# Batch normalisation on MNIST

https://arxiv.org/abs/1502.03167

Batch normalisation reduces the vanishing and exploding gradients problem, makes networks less sensitive to weight initialisation, reduces training times and acts as a regulariser.  

Before the activation is applied at each layer, the inputs are normalised and zero-centered using the standard deviation and mean of the current mini-batch. The inputs are also shifted and scaled using parameters that are learned.  

In [1]:
import tensorflow as tf
from tensorflow.examples.tutorials.mnist import input_data

In [2]:
mnist = input_data.read_data_sets("/tmp/data/")

Extracting /tmp/data/train-images-idx3-ubyte.gz
Extracting /tmp/data/train-labels-idx1-ubyte.gz
Extracting /tmp/data/t10k-images-idx3-ubyte.gz
Extracting /tmp/data/t10k-labels-idx1-ubyte.gz


In [3]:
n_inputs = 28 * 28 
n_hidden1 = 300
n_hidden2 = 100
n_outputs = 10

In [4]:
X = tf.placeholder(tf.float32, shape = (None, n_inputs), name="X") 
y = tf.placeholder(tf.int64, shape = (None), name="y")

In [5]:
training = tf.placeholder_with_default(False, shape=(), name="training") #Training flag for calculating mean and standard deviation (for whole batch during testing)

In [6]:
hidden1 = tf.layers.dense(X, n_hidden1, name="hidden1")
bn1 = tf.layers.batch_normalization(hidden1, training=training, momentum=0.9) 
bn1_act = tf.nn.elu(bn1) #Exponential linear unit https://arxiv.org/abs/1511.07289 (slower than Relu to calculate, but converges faster)

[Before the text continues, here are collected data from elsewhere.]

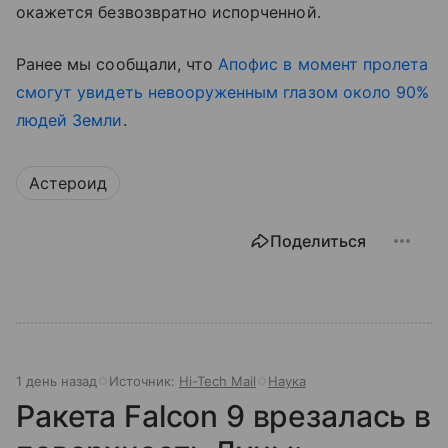
окажется безвозвратно испорченной.
Ранее мы сообщали, что
Апофис в момент пролета
смогут увидеть невооруженным глазом около 90%
людей Земли
.
Астероид
Поделиться
1 день назад
Источник:
Hi-Tech Mail
Наука
Ракета Falcon 9 врезалась в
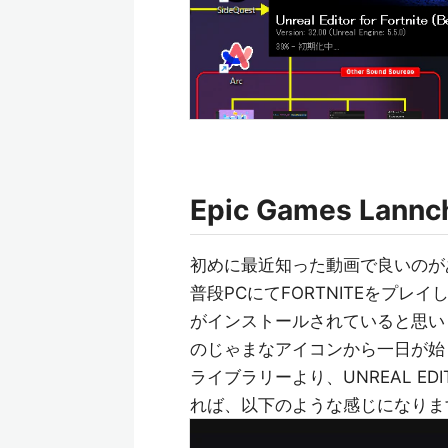
Epic Games L
初めに最近知った動画で良いのが
普段PCにてFORTNITEをプレイし
がインストールされていると思います。
のじゃまなアイコンから一日が始
ライブラリーより、UNREAL EDI
れば、以下のような感じになりま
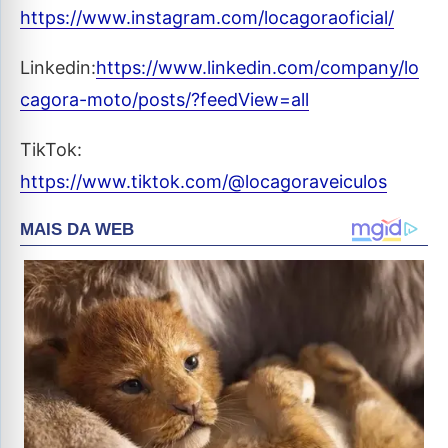
https://www.instagram.com/locagoraoficial/
Linkedin:
https://www.linkedin.com/company/lo
cagora-moto/posts/?feedView=all
TikTok:
https://www.tiktok.com/@locagoraveiculos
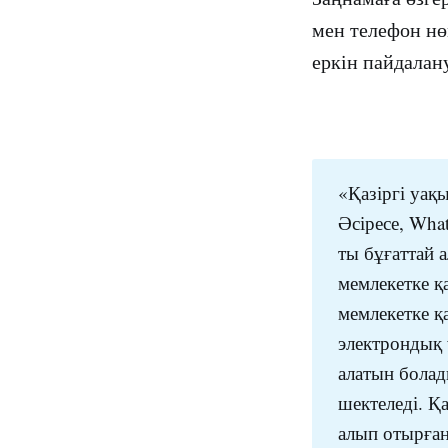
мен телефон нө
еркін пайдалан
«Қазіргі уақы
Әсіресе, Wha
ты бұғаттай 
мемлекетке қ
мемлекетке қ
электрондық 
алатын болад
шектеледі. Қ
алып отырған 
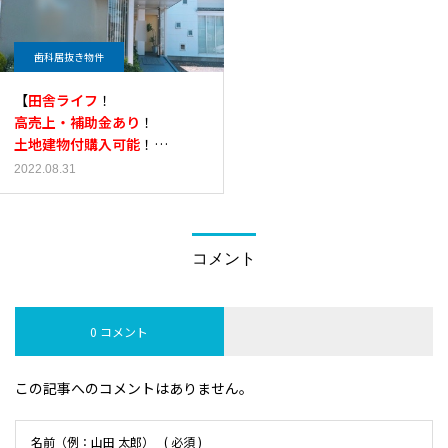
歯科居抜き物件
【
田舎ライフ
！
高売上・補助金あり
！
土地建物付購入可能
！
レセ２２０件
！
2022.08.31
デザイナーズ美麗歯科
】九
州・熊本県熊本市の美麗・高
売上医院の歯科居抜き物件
コメント
0 コメント
この記事へのコメントはありません。
名前（例：山田 太郎）
( 必須 )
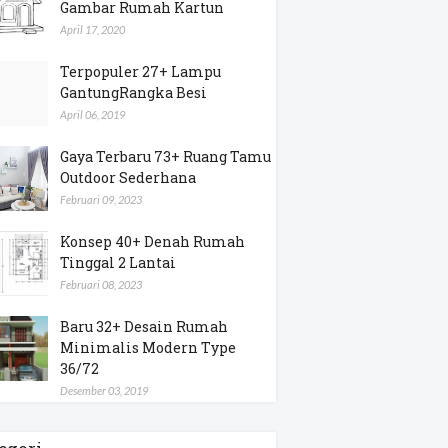
Gambar Rumah Kartun
April 17, 2020
Terpopuler 27+ Lampu
GantungRangka Besi
April 06, 2019
Gaya Terbaru 73+ Ruang Tamu
Outdoor Sederhana
Februari 09, 2023
Konsep 40+ Denah Rumah
Tinggal 2 Lantai
Februari 08, 2023
Baru 32+ Desain Rumah
Minimalis Modern Type
36/72
Desember 03, 2019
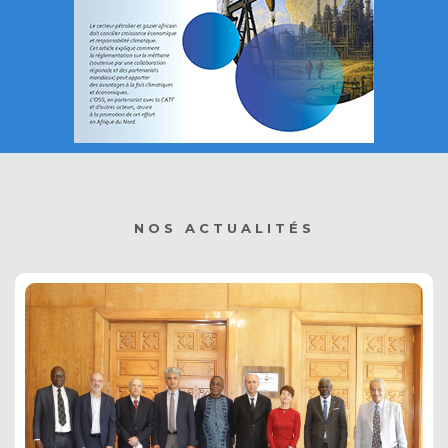
NOS ACTUALITÉS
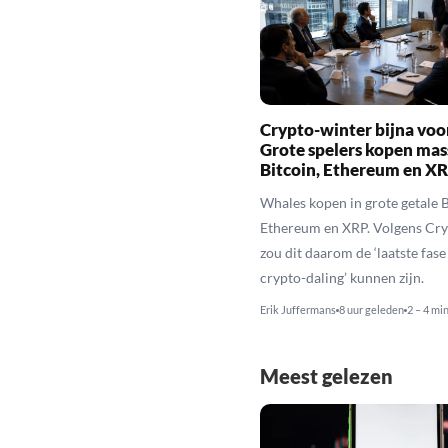
Crypto-winter bijna voo
Grote spelers kopen mas
Bitcoin, Ethereum en X
Whales kopen in grote getale B
Ethereum en XRP. Volgens Cr
zou dit daarom de ‘laatste fase
crypto-daling’ kunnen zijn.
Erik Juffermans
8 uur geleden
2 – 4 mi
Meest gelezen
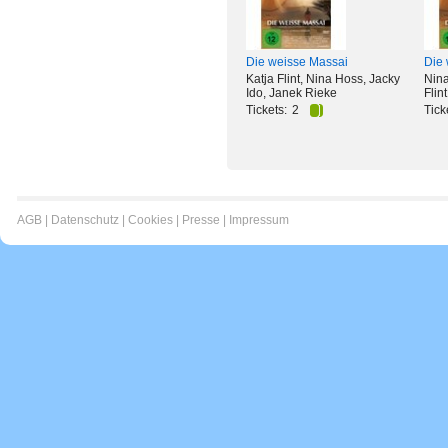
Die weisse Massai
Die
Katja Flint, Nina Hoss, Jacky
Nina
Ido, Janek Rieke
Flint
Tickets:
2
Tick
AGB
|
Datenschutz
|
Cookies
|
Presse
|
Impressum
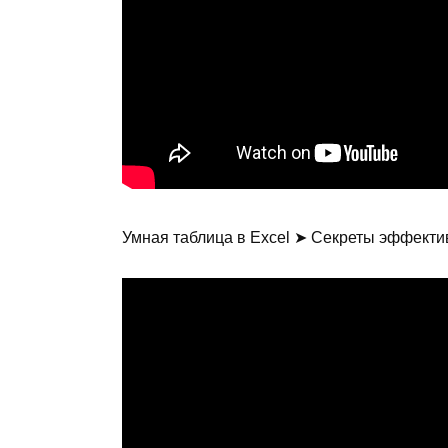
Умная таблица в Excel ➤ Секреты эффект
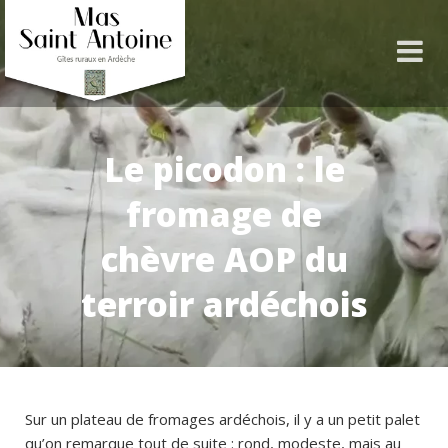
Le picodon : le
fromage de
chèvre AOP du
terroir ardéchois
Sur un plateau de fromages ardéchois, il y a un petit palet
qu’on remarque tout de suite : rond, modeste, mais au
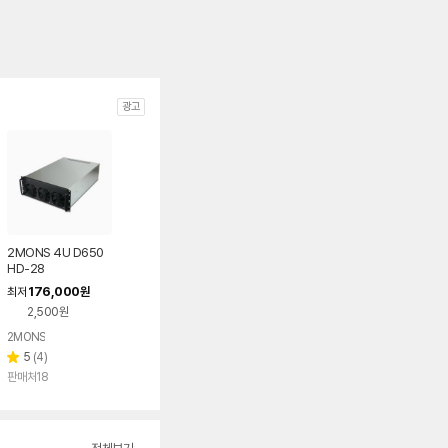
광고
2MONS 4U D650
HD-28
176,000
최저
원
2,500원
2MONS
리
5
(
4
)
별
뷰
판매처18
점
수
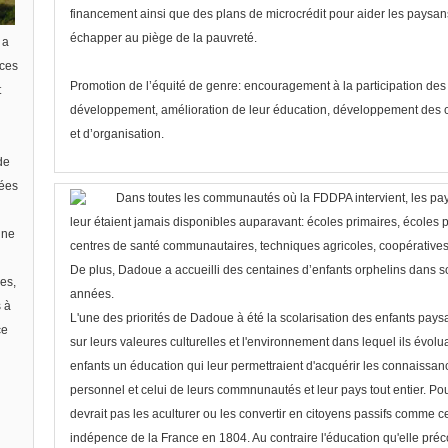
financement ainsi que des plans de microcrédit pour aider les paysa
échapper au piège de la pauvreté.
 a
ices
Promotion de l’équité de genre
:
encouragement à la participation des
t
développement, amélioration de leur éducation, développement des 
et d’organisation.
de
lées
Dans toutes les communautés où la FDDPA intervient, les pay
leur étaient jamais disponibles auparavant: écoles primaires, écoles p
 ne
centres de santé communautaires, techniques agricoles, coopératives 
De plus, Dadoue a accueilli des centaines d’enfants orphelins dans s
es,
années.
 à
L'une des priorités de Dadoue à été la scolarisation des enfants pay
ce
sur leurs valeures culturelles et l'environnement dans lequel ils évolu
enfants un éducation qui leur permettraient d'acquérir les connaiss
personnel et celui de leurs commnunautés et leur pays tout entier. Pour
devrait pas les aculturer ou les convertir en citoyens passifs comme ce
indépence de la France en 1804. Au contraire l'éducation qu'elle préc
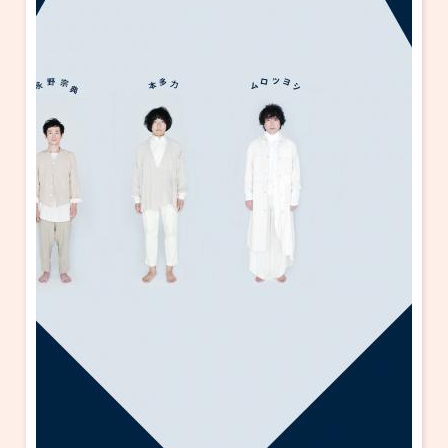
・ フロアマップ
KAATについて
・ レストラン/カフェ
・ 交通案内
・ ミッション
KAAT 神奈川芸術劇場
SNS
・ よくある質問
・ 芸術監督
・ 施設概要
・ フロアマップ
・ レストラン/カフェ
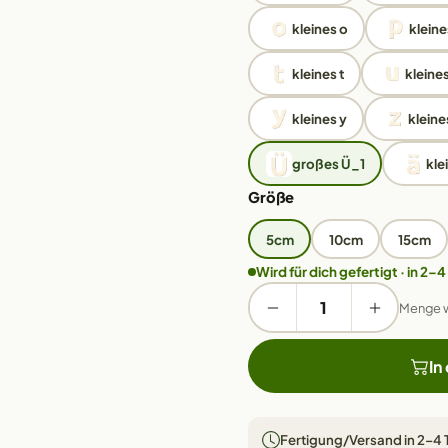
kleines o
kleine
kleines t
kleines
kleines y
kleine
großes Ü_1
kle
Größe
5cm
10cm
15cm
Wird für dich gefertigt · in 2–4
Menge 
In
Fertigung/Versand in 2–4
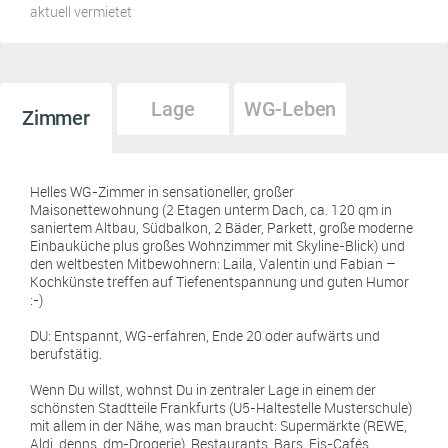
aktuell vermietet
Lage
WG-Leben
Zimmer
Helles WG-Zimmer in sensationeller, großer
Maisonettewohnung (2 Etagen unterm Dach, ca. 120 qm in
saniertem Altbau, Südbalkon, 2 Bäder, Parkett, große moderne
Einbauküche plus großes Wohnzimmer mit Skyline-Blick) und
den weltbesten Mitbewohnern: Laila, Valentin und Fabian –
Kochkünste treffen auf Tiefenentspannung und guten Humor
:-)
DU: Entspannt, WG-erfahren, Ende 20 oder aufwärts und
berufstätig.
Wenn Du willst, wohnst Du in zentraler Lage in einem der
schönsten Stadtteile Frankfurts (U5-Haltestelle Musterschule)
mit allem in der Nähe, was man braucht: Supermärkte (REWE,
Aldi, denns, dm-Drogerie), Restaurants, Bars, Eis-Cafés,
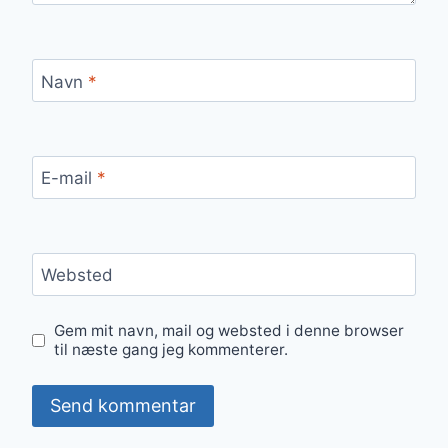
Navn
*
E-mail
*
Websted
Gem mit navn, mail og websted i denne browser
til næste gang jeg kommenterer.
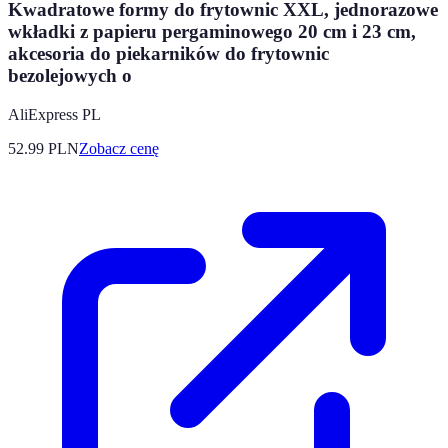
Kwadratowe formy do frytownic XXL, jednorazowe
wkładki z papieru pergaminowego 20 cm i 23 cm,
akcesoria do piekarników do frytownic
bezolejowych o
AliExpress PL
52.99
PLN
Zobacz cenę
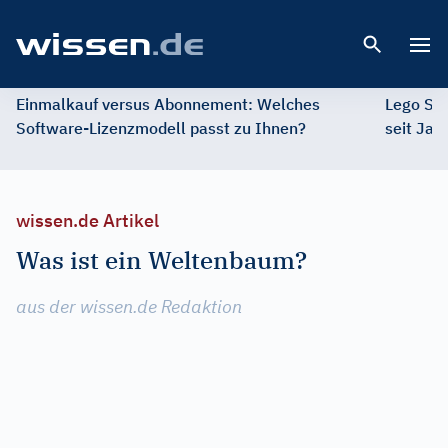
Open 
Einmalkauf versus Abonnement: Welches
Lego St
Software-Lizenzmodell passt zu Ihnen?
seit Jah
wissen.de Artikel
Was ist ein Weltenbaum?
aus der wissen.de Redaktion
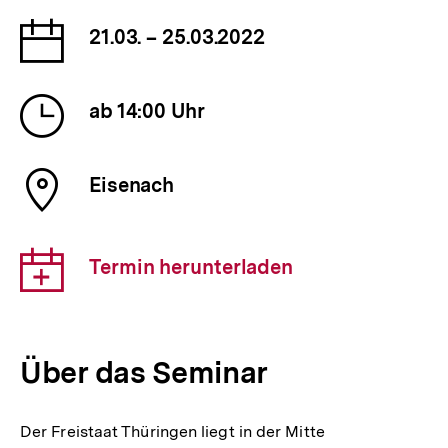
Datum
21.03. – 25.03.2022
der
Veranstaltung
Uhrzeit
ab 14:00 Uhr
der
Veranstaltung
Ort
Eisenach
der
Veranstaltung
Download-
Termin herunterladen
Link:
Über das Seminar
Der Freistaat Thüringen liegt in der Mitte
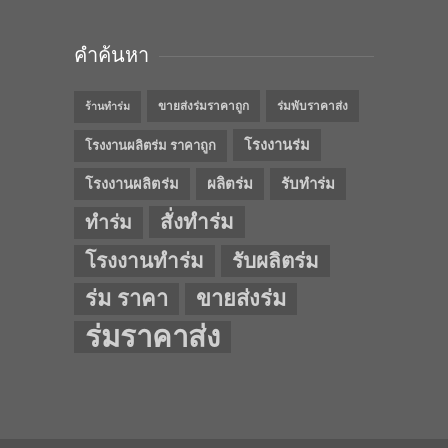
คำค้นหา
ขายส่งร่มราคาถูก
ร่มพับราคาส่ง
ร้านทำร่ม
โรงงานร่ม
โรงงานผลิตร่ม ราคาถูก
โรงงานผลิตร่ม
ผลิตร่ม
รับทำร่ม
สั่งทำร่ม
ทำร่ม
โรงงานทำร่ม
รับผลิตร่ม
ร่ม ราคา
ขายส่งร่ม
ร่มราคาส่ง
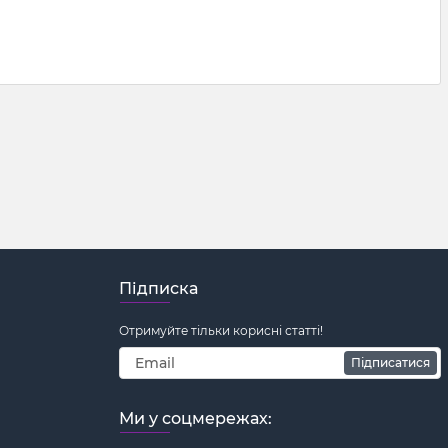
Підписка
Отримуйте тільки корисні статті!
Підписатися
Ми у соцмережах:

hidden2 = tf.layers.dense(bn1_act, n_hidden2, name="hidden2")
bn2 = tf.layers.batch_normalization(hidden2, training=training, momentum=0.9)
bn2_act = tf.nn.elu(bn2)

logits_before_bn = tf.layers.dense(bn2_act, n_outputs, name="outputs")
logits = tf.layers.batch_normalization(logits_before_bn, training=training, momentum=0.9)

In [7]:
extra_update_ops = tf.get_collection(tf.GraphKeys.UPDATE_OPS) #extra batch-norm operations that need updating at each step

In [8]:
cross_entropy = tf.nn.sparse_softmax_cross_entropy_with_logits(labels=y, logits=logits)
loss = tf.reduce_mean(cross_entropy, name="loss") 

In [9]:
learning_rate = 0.01
optimiser = tf.train.GradientDescentOptimizer(learning_rate)
training_op =optimiser.minimize(loss)

In [10]:
correct = tf.nn.in_top_k(logits, y, 1)
accuracy = tf.reduce_mean(tf.cast(correct, tf.float32))

In [11]:
init = tf.global_variables_initializer()

In [12]:
n_epochs = 50 
batch_size = 50

In [13]:
with tf.Session() as sess:
    init.run()
    for epoch in range(n_epochs):
        for iteration in range(mnist.train.num_examples // batch_size):
            X_batch, y_batch = mnist.train.next_batch(batch_size)
            sess.run([training_op, extra_update_ops], feed_dict = {training:True, X:X_batch, y:y_batch})
        accuracy_val = accuracy.eval(feed_dict = {X: mnist.test.images, y:mnist.test.labels})
        print(epoch, "Test accuracy: ", accuracy_val)

0 Test accuracy:  0.9244
1 Test accuracy:  0.9452
2 Test accuracy:  0.9539
3 Test accuracy:  0.9628
4 Test accuracy:  0.9669
5 Test accuracy:  0.9661
6 Test accuracy:  0.9714
7 Test accuracy:  0.9718
8 Test accuracy:  0.9744
9 Test accuracy:  0.9733
10 Test accuracy:  0.9724
11 Test accuracy:  0.9741
12 Test accuracy:  0.9759
13 Test accuracy:  0.9758
14 Test accuracy:  0.9766
15 Test accuracy:  0.9759
16 Test accuracy:  0.9768
17 Test accuracy:  0.9761
18 Test accuracy:  0.9751
19 Test accuracy:  0.9791
20 Test accuracy:  0.9773
21 Test accuracy:  0.9774
22 Test accuracy:  0.9774
23 Test accuracy:  0.979
24 Test accuracy:  0.9782
25 Test accuracy:  0.9798
26 Test accuracy:  0.9787
27 Test accuracy:  0.9789
28 Test accuracy:  0.977
29 Test accuracy:  0.9781
30 Test accuracy:  0.9783
31 Test accuracy:  0.98
32 Test accuracy:  0.979
33 Test accuracy:  0.9799
34 Test accuracy:  0.98
35 Test accuracy:  0.9801
36 Test accuracy:  0.9776
37 Test accuracy:  0.98
38 Test accuracy:  0.9785
39 Te

~ 98% accuracy, converging after roughly 30 epochs. 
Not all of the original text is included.